In den 2010er Jahren begann in Chile ein neuer Protestzyklus. Die Proteste richteten sich nun gegen das privatisierte Bildungs- und Rentensystem, den Raubbau an natürlichen Ressourcen und die überteuerten Preise bei Mieten, Transport und Medikamenten. Aber auch feministische Bewegungen erhielten in dieser Zeit enormen Zulauf. So fand die bisher größte Demonstration, an der sich Millionen Menschen im ganzen Land beteiligten, im Rahmen des feministischen Streiks am 8. März 2020 statt. Seit Mitte der 2010er Jahre entwickelten sich feministische Bewegungen zu maßgeblichen Akteuren sozialer Kämpfe und eröffneten neue Artikulationsmöglichkeiten für konkrete gesellschaftliche Probleme. Gepaart mit der extremen Ungleichheit führte all dies zu einem massiven Konflikt, bei dem die einfache Bevölkerung – das pueblo – der besitzenden Klasse immer selbstbewusster entgegentritt. Hier konvergieren soziale und ökologische sowie städtische und ländliche Auseinandersetzungen zusehends und nehmen den Charakter sozial-ökologischer Klassenkämpfe an.

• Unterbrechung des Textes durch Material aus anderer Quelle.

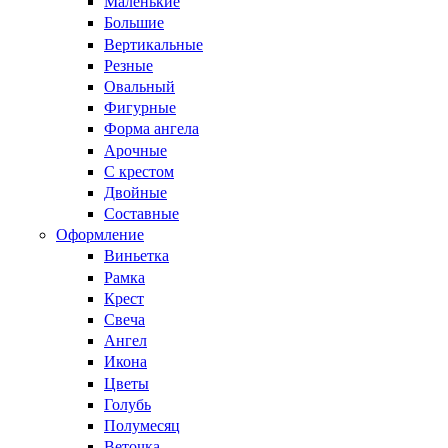
Маленькие
Большие
Вертикальные
Резные
Овальный
Фигурные
Форма ангела
Арочные
С крестом
Двойные
Составные
Оформление
Виньетка
Рамка
Крест
Свеча
Ангел
Икона
Цветы
Голубь
Полумесяц
Веточка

Verbindender Antagonismus und sozial-ökologische Klassenkämpfe

Hinter der kollektiven Identität des pueblo verbirgt sich eine sozial und ethnisch heterogene gesellschaftliche Gruppe. Sie besteht aus prekären Beschäftigten im privaten und öffentlichen Sektor, semiproletarisierten und teils informellen Kleinbäuer*innen, Händler*innen, Kleinproduzent*innen und Selbstständigen in Stadt und Land sowie den etwas besser gestellten Lohnabhängigen im Exportsektor. Das gesamte pueblo eint ein sozialer Antagonismus zur besitzenden Klasse, der unterschiedliche Formen annimmt, sei es als primäre Ausbeutung in den Betrieben oder als sekundäre Ausbeutung durch überhöhte Mieten, Preise oder extreme Privatverschuldung. Letztere betrifft auch qualifizierte Arbeitskräfte. Etwa 40 Prozent der Studierenden, die das ›staatliche‹ Kreditprogramm zur Studienförderung in Anspruch genommen haben, müssen sich beispielsweise in den Folgejahren für zahlungsunfähig erklären. Zwar kommt es immer wieder zu gewerkschaftlichen Auseinandersetzungen, die größten Konflikte entstehen allerdings weniger entlang von Ausbeutungsverhältnissen in der Lohnarbeit als vielmehr entlang der Kommodifizierung, Aneignung und Enteignung von sozialen und ökologischen Ressourcen durch Unternehmen und Staat. Damit sind es Kämpfe der Privathaushalte um die Kontrolle über ihre Reproduktionsbedingungen.

Neben sozialen Themen wie Preissteigerungen bei Basisgütern und den schlechten Bedingungen und hohen Kosten der privatisierten sozialen Infrastrukturen in Bildung, Gesundheit und Rente lagen die zentralen Konflikttreiber der letzten Jahre vor allem im ökologischen Bereich. Es ging um Umweltverschmutzungen der großen Industrie, staatliche Großprojekte sowie die enorme Ungleichverteilung von Land und Wasser. An allen Prozessen der Kommodifizierung und Privatisierung verdiente sich stets die besitzende Klasse eine goldene Nase. Ihnen gegenüber stehen in den Städten und auf dem Land vorwiegend semiproletarische Haushalte, die nur prekär in den kapitalistischen Sektor integriert sind und sich deshalb in relevantem Ausmaß außerhalb dieses Sektors reproduzieren. Sie konkurrieren mit den großen Exportunternehmen um Land, Wasser und andere Ressourcen. Gerade ländliche Familien sind auf die funktionierenden Ökosysteme der Flüsse, Wälder und Meere angewiesen. Im Kontext von Großprojekten wie dem Bau von Staudämmen, der Verschmutzung der Meere und Flüsse durch die Lachsindustrie oder der Zunahme an Flächen für die monokulturelle Forstwirtschaft werden diese Ressourcen systematisch dezimiert, was mitunter zu militanten Konflikten führt. Hier hat sich allen voran der Kampf der indigenen Mapuche um ökologische Ressourcen zu einem emblematischen Konflikt entwickelt.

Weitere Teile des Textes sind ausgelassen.